I was trying to remember how Marky Mark got to the planet of the apes. I remembered that in the old movie there was a crew of people on a long space trip and in cryogenic suspension. They somehow make a wrong turn and end up back on Earth with out knowing it.

In the new movie they go through a wormhole.

And this is why SF movies have the reputation of sucking. The writer didn’t try to come up with a plausible reason for how the characters get to where he wants to start the story. Instead it pulls a Star Trek, makes up a word or co-ops one, boom he’s where he wants to be.

No self respecting SF writer of books would do this. And if they did they wouldn’t write very many books.
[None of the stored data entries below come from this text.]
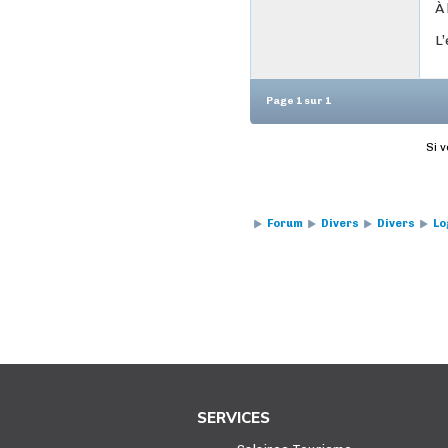
À 
L
Page 1 sur 1
Si 
Forum
Divers
Divers
Lo
SERVICES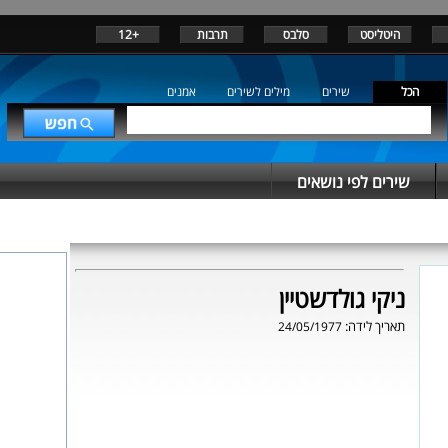
היטליסט
סלבס
תרבות
+12
הכל
שירים
מילים לשירים
אמנים
שירים לפי נושאים
ניקי גולדשטיין
תאריך לידה:
24/05/1977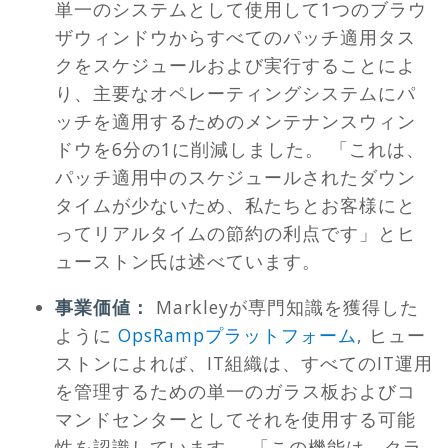
単一のシステムとして使用して1つのブラウ
ザウィンドウからすべてのパッチ適用タス
クをスケジュールおよび実行することによ
り、主要なオペレーティングシステムにパ
ッチを適用するためのメンテナンスウィン
ドウを6分の1に削減しました。 「これは、
パッチ適用中のスケジュールされたダウン
タイムが少ないため、私たちとお客様にと
ってリアルタイムの節約の利点です」とヒ
ューストン氏は述べています。
事業価値：
Markleyが専門知識を獲得した
ように
OpsRampプラットフォーム
, ヒュー
ストンによれば、IT組織は、すべてのIT運用
を管理するための単一のガラス板およびコ
マンドセンターとしてそれを使用する可能
性を認識しています。 「この機能は、クラ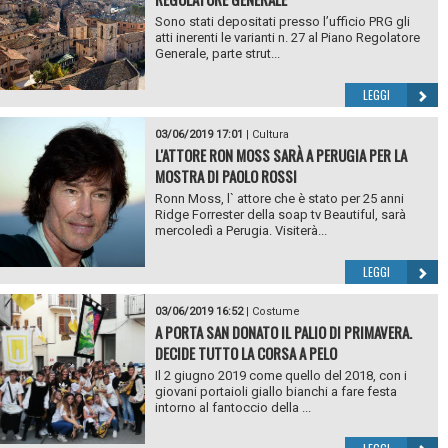
Sono stati depositati presso l’ufficio PRG gli
atti inerenti le varianti n. 27 al Piano Regolatore
Generale, parte strut...
LEGGI
03/06/2019 17:01
|
Cultura
L'ATTORE RON MOSS SARÀ A PERUGIA PER LA
MOSTRA DI PAOLO ROSSI
Ronn Moss, l` attore che è stato per 25 anni
Ridge Forrester della soap tv Beautiful, sarà
mercoledì a Perugia. Visiterà...
LEGGI
03/06/2019 16:52
|
Costume
A PORTA SAN DONATO IL PALIO DI PRIMAVERA.
DECIDE TUTTO LA CORSA A PELO
Il 2 giugno 2019 come quello del 2018, con i
giovani portaioli giallo bianchi a fare festa
intorno al fantoccio della ...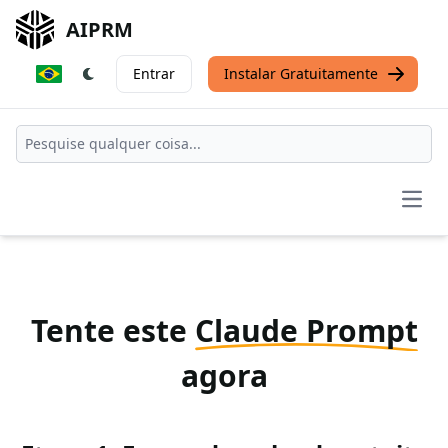
AIPRM
Entrar
Instalar Gratuitamente
Open
Tente este
Claude Prompt
agora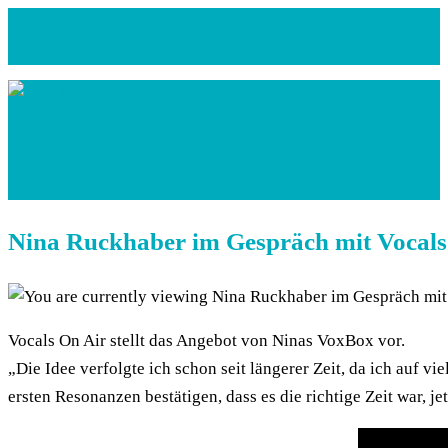
Zum
Inhalt
springen
Nina Ruckhaber im Gespräch mit Vocals
Vocals On Air stellt das Angebot von Ninas VoxBox vor.
„Die Idee verfolgte ich schon seit längerer Zeit, da ich auf
ersten Resonanzen bestätigen, dass es die richtige Zeit war, je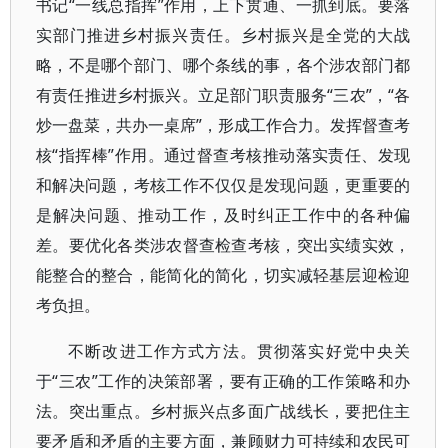
书记“一线总指挥”作用，上下贯通、一抓到底。要落
实部门推进乡村振兴责任。乡村振兴是全党的大战
略，不是哪个部门、哪个条线的事，各个涉农部门都
有责任推进乡村振兴。立足部门职责服务“三农”，“各
炒一盘菜，共办一桌席”，形成工作合力。发挥督查考
核“指挥棒”作用。通过督查考核推动落实责任、发现
和解决问题，考核工作不仅仅是发现问题，更重要的
是解决问题、推动工作，及时纠正工作中的各种偏
差。要优化各类涉农督查检查考核，突出实绩实效，
能整合的整合，能简化的简化，切实减轻基层迎检迎
考负担。
不断改进工作方式方法。贯彻落实好党中央关
于“三农”工作的决策部署，要有正确的工作策略和办
法。突出重点。乡村振兴点多面广战线长，要把住主
要矛盾和矛盾的主要方面，兼顾财力可持续和农民可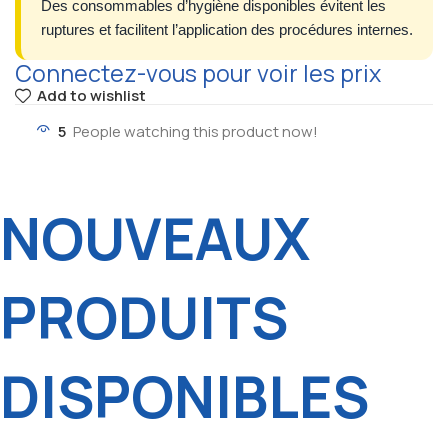
Des consommables d’hygiène disponibles évitent les
ruptures et facilitent l’application des procédures internes.
Connectez-vous pour voir les prix
Add to wishlist
5
People watching this product now!
NOUVEAUX
PRODUITS
DISPONIBLES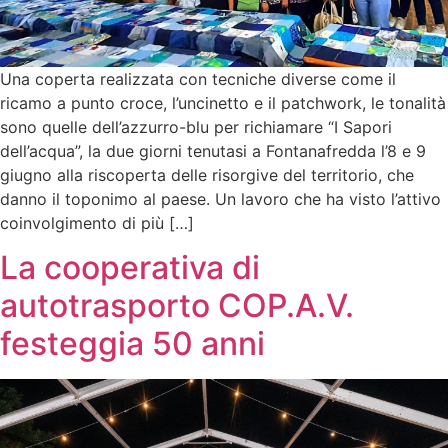
Una coperta realizzata con tecniche diverse come il
ricamo a punto croce, l’uncinetto e il patchwork, le tonalità
sono quelle dell’azzurro-blu per richiamare “I Sapori
dell’acqua”, la due giorni tenutasi a Fontanafredda l’8 e 9
giugno alla riscoperta delle risorgive del territorio, che
danno il toponimo al paese. Un lavoro che ha visto l’attivo
coinvolgimento di più […]
La cooperativa di
autotrasporto COP.A.V.
festeggia 50 anni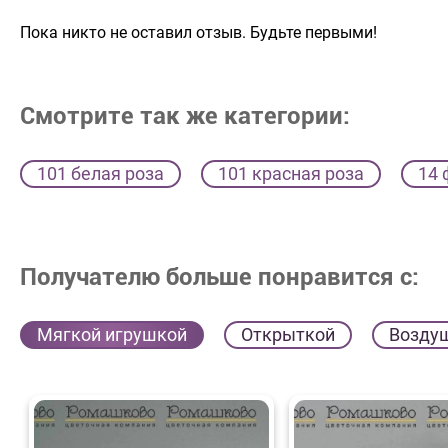
Пока никто не оставил отзыв. Будьте первыми!
Смотрите так же категории:
101 белая роза
101 красная роза
14 
Получателю больше понравится с:
Мягкой игрушкой
Открыткой
Возду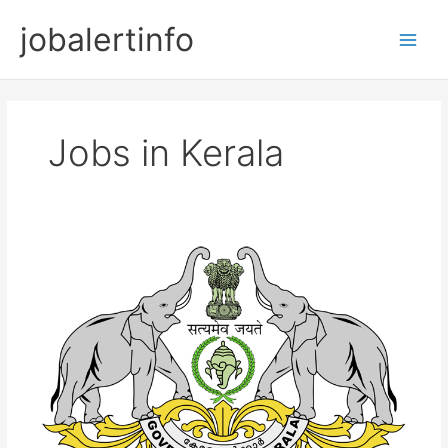
Skip
jobalertinfo
to
Main
content
Men
Jobs in Kerala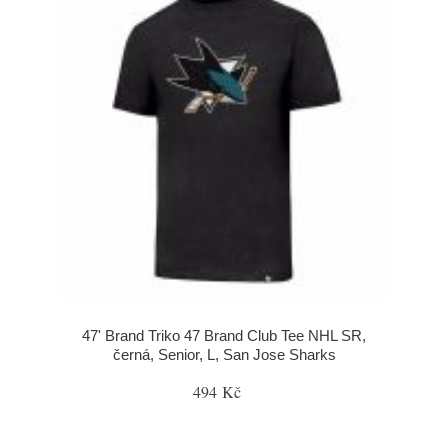
47' Brand Triko 47 Brand Club Tee NHL SR,
černá, Senior, L, San Jose Sharks
494 Kč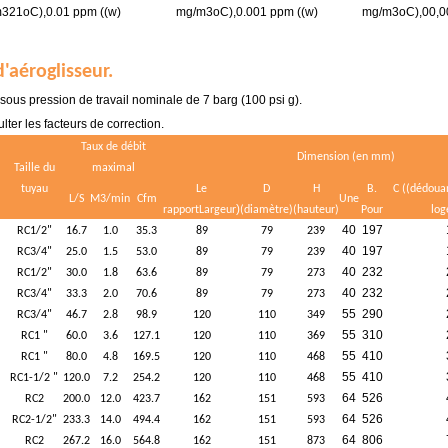
m321
oC
),0.01 ppm ((w)
mg/m3
oC
),0.001 ppm ((w)
mg/m3
oC
)
,
00,0
'aéroglisseur.
 sous pression de travail nominale de 7 barg (100 psi g).
lter les facteurs de correction.
Taux de débit
Dimension (en mm)
Taille du
maximal
tuyau
Le
D
H
B.
C ((dédoua
L/S
M3/min
Cfm
Une
)
rapport
Largeur
(diamètre)
(hauteur)
Pour
log
40
197
RC1/2"
16.7
1.0
35.3
89
79
239
40
197
RC3/4"
25.0
1.5
53.0
89
79
239
40
232
RC1/2"
30.0
1.8
63.6
89
79
273
40
232
RC3/4"
33.3
2.0
70.6
89
79
273
55
290
RC3/4"
46.7
2.8
98.9
120
110
349
55
310
RC1 "
60.0
3.6
127.1
120
110
369
55
410
RC1 "
80.0
4.8
169.5
120
110
468
55
410
RC1-1/2 "
120.0
7.2
254.2
120
110
468
64
526
RC2
200.0
12.0
423.7
162
151
593
64
526
RC2-1/2"
233.3
14.0
494.4
162
151
593
64
806
RC2
267.2
16.0
564.8
162
151
873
David Gerrod in his book on writing science fiction and fantasy says science fiction is about what could happen and fantasy is about what couldn’t happen. If you don’t give a reason something could happen you are righting fantasy. No matter what the setting. No matter the number of space ships. Star Wars is fantasy. Star Trek is fantasy.
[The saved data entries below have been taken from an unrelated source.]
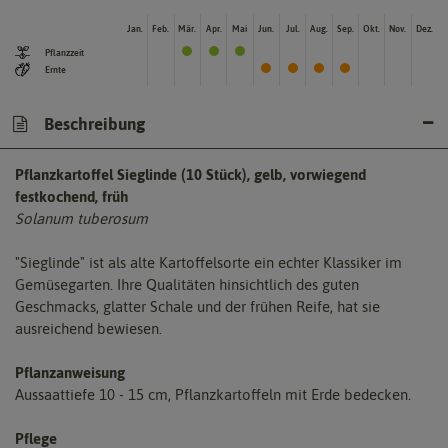
Jan.
Feb.
Mär.
Apr.
Mai
Jun.
Jul.
Aug.
Sep.
Okt.
Nov.
Dez.
Pflanzzeit
Ernte
Beschreibung
Pflanzkartoffel Sieglinde (10 Stück), gelb, vorwiegend
festkochend, früh
Solanum tuberosum
"Sieglinde" ist als alte Kartoffelsorte ein echter Klassiker im
Gemüsegarten. Ihre Qualitäten hinsichtlich des guten
Geschmacks, glatter Schale und der frühen Reife, hat sie
ausreichend bewiesen.
Pflanzanweisung
Aussaattiefe 10 - 15 cm, Pflanzkartoffeln mit Erde bedecken.
Pflege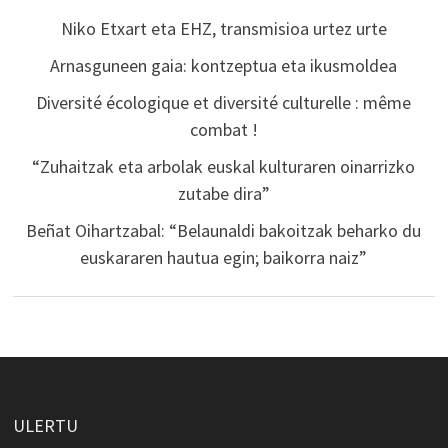
Niko Etxart eta EHZ, transmisioa urtez urte
Arnasguneen gaia: kontzeptua eta ikusmoldea
Diversité écologique et diversité culturelle : même
combat !
“Zuhaitzak eta arbolak euskal kulturaren oinarrizko
zutabe dira”
Beñat Oihartzabal: “Belaunaldi bakoitzak beharko du
euskararen hautua egin; baikorra naiz”
ULERTU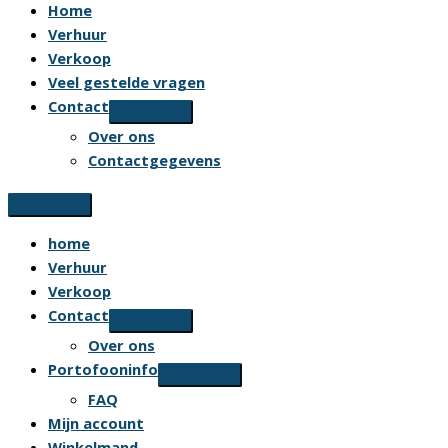
Home
Verhuur
Verkoop
Veel gestelde vragen
Contact
Over ons
Contactgegevens
home
Verhuur
Verkoop
Contact
Over ons
Portofooninfo
FAQ
Mijn account
Winkelmand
So I guess I should give the new Ape movie a break. It’s fantasy. But it also sucks, so it gets no break.

The old plant of the apes could happen. We could genetically engineer a race of intelligent monkeys and apes. We almost assuredly would try to enslave them. They would probably get uppity and maybe turn the tables on us.

(Of course that’s not the source of the apes. Time travel is.)

You could send a ship on a multi-light year trip with a crew in suspended animation. Probably the ship would know what to do if it didn’t find a place for humans, and if at some point it hadn’t found anything it would turn around and come home.